Go through the entries below and print, exactly, the lines starting at the one with "Air Condition" and ending at the one with "With / Without Driver", keeping both ends and no others.

- _EXTRACTED INFORMATION_
== Segment start ==

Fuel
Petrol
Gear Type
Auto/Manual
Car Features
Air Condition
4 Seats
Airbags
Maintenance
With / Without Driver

== Segment end ==
== Segment start ==

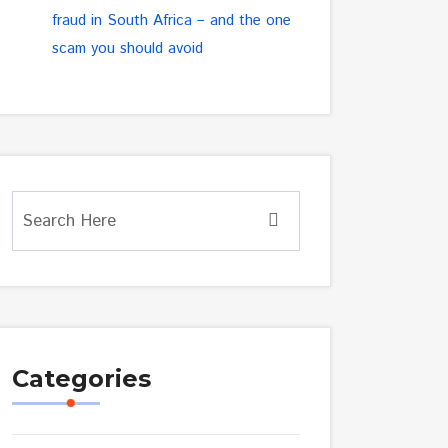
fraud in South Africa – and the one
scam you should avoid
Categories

== Segment end ==

- _ANSWER SPACE_
Air Condition
4 Seats
Airbags
Maintenance
With / Without Driver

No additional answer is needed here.